A power audit catalogues every electrical device in your home, measures its actual power consumption, calculates daily and monthly usage, and identifies the biggest energy consumers. Many devices consume far more (or less) than their labels suggest, and standby power from devices you think are “off” can account for 5-15% of your electricity bill.
Tools Needed for a Power Audit
- Kill-A-Watt meter (or equivalent): Plug-in power meter that shows watts, VA, kWh, and power factor. Available on Amazon India for ₹800-2,000.
- Clamp meter: For measuring current on individual circuits at the distribution board without disconnecting wires. ₹500-2,000.
- Watt meter (inline): For 12V/DC measurements on solar systems and battery loads.
- Spreadsheet: To record all measurements and calculate costs.
Measuring Individual Device Power
Systematic approach for an Indian home:
Category 1: Always-on devices (measure 24h consumption)
WiFi router: 8-15W → 192-360Wh/day
DTH set-top box (standby): 10-20W → 240-480Wh/day (!)
Phone charger (idle): 0.5-2W → 12-48Wh/day
Refrigerator: 30-80W average → 720-1920Wh/day
Category 2: Scheduled devices
Ceiling fan: 50-75W x 12h = 600-900Wh/day
LED tube light: 18-22W x 6h = 108-132Wh/day
Geyser: 1500-3000W x 0.5h = 750-1500Wh/day (!)
Washing machine: 400-500W x 1h = 400-500Wh/week
Iron: 1000-2000W x 0.25h = 250-500Wh/use
Category 3: Occasional high-power
AC (1.5 ton): 1000-1800W x 8h = 8000-14400Wh/day (!!)
Microwave: 900-1200W x 0.1h = 90-120Wh/use
Building an Arduino Power Logger
// Whole-house power logger using SCT-013 + ZMPT101B
// Logs to SD card for monthly analysis
#include <EmonLib.h> // Open Energy Monitor library
EnergyMonitor emon;
void setup() {
emon.voltage(A0, 234.26, 1.7); // ZMPT101B calibration
emon.current(A1, 30.0); // SCT-013-030 calibration
}
void loop() {
emon.calcVI(20, 2000); // 20 half-wavelengths, 2s timeout
float Vrms = emon.Vrms;
float Irms = emon.Irms;
float realPower = emon.realPower;
float apparentPower = emon.apparentPower;
float pf = emon.powerFactor;
// Log to SD card with timestamp
// Calculate kWh accumulation
delay(5000); // Log every 5 seconds
}
Analysing Your Energy Data
After a week of data collection, create a pie chart of energy consumption by device category. Common findings in Indian homes:
- Air conditioning: 40-60% of summer bill
- Refrigerator: 15-25% of base bill
- Water heating: 10-15%
- Lighting: 5-10% (more if still using CFL/incandescent)

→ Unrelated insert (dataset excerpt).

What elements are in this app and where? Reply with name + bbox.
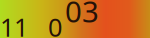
staticText: 0 — [48, 10, 62, 38]
staticText: 11 — [0, 10, 28, 38]
staticText: 03 — [65, 0, 99, 30]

- Phantom loads: 5-15% (standby power from TVs, set-top boxes, chargers)
Quick wins for Indian homes:
- Switch DTH box to power strip with switch: save ₹50-150/month
- Set AC to 26degC (BEE recommendation): save 15-20% on AC bill
- Replace CFL with LED: 50-60% lighting savings
- Use timer on geyser: save ₹200-500/month in winter
FAQ
How accurate are plug-in watt meters from Amazon India?

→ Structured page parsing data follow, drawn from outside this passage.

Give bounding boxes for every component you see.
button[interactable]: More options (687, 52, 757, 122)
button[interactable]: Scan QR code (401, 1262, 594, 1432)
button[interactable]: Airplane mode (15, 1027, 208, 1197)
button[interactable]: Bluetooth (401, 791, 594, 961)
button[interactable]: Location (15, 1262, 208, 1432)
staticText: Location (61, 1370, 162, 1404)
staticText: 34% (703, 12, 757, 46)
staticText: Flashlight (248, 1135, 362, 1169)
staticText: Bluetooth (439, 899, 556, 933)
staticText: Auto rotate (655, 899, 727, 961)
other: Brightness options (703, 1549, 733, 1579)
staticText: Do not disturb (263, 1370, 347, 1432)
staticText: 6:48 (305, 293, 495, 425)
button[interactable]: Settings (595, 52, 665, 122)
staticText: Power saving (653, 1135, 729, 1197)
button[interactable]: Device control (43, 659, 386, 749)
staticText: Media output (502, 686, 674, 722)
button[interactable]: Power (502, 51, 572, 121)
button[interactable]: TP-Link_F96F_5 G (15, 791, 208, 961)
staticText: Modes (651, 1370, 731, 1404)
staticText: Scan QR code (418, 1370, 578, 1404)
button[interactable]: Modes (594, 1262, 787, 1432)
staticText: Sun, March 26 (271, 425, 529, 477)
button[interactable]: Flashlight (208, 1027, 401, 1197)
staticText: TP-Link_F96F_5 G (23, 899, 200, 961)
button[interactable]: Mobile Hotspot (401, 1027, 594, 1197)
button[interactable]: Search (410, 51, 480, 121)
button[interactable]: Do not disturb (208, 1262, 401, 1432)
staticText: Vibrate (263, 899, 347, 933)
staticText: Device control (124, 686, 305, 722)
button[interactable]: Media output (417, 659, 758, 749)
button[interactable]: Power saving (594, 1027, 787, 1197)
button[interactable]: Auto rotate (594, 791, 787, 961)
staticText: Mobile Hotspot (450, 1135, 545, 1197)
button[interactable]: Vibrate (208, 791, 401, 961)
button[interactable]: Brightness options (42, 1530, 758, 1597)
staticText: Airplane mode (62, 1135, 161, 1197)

Most ₹800-1,500 watt meters achieve 2-5% accuracy — sufficient for a home audit. For best results, verify the meter reads zero watts with no load connected (some cheap meters show 1-3W phantom reading). The energy (kWh) reading over 24 hours is more accurate than instantaneous watts.
Can I use my solar inverter’s monitoring to audit?
Partially. Solar inverters track total generation and consumption but not per-device breakdown. For a proper audit, you need per-device measurement. However, the inverter’s daily production and consumption graphs help identify peak usage times and baseline loads.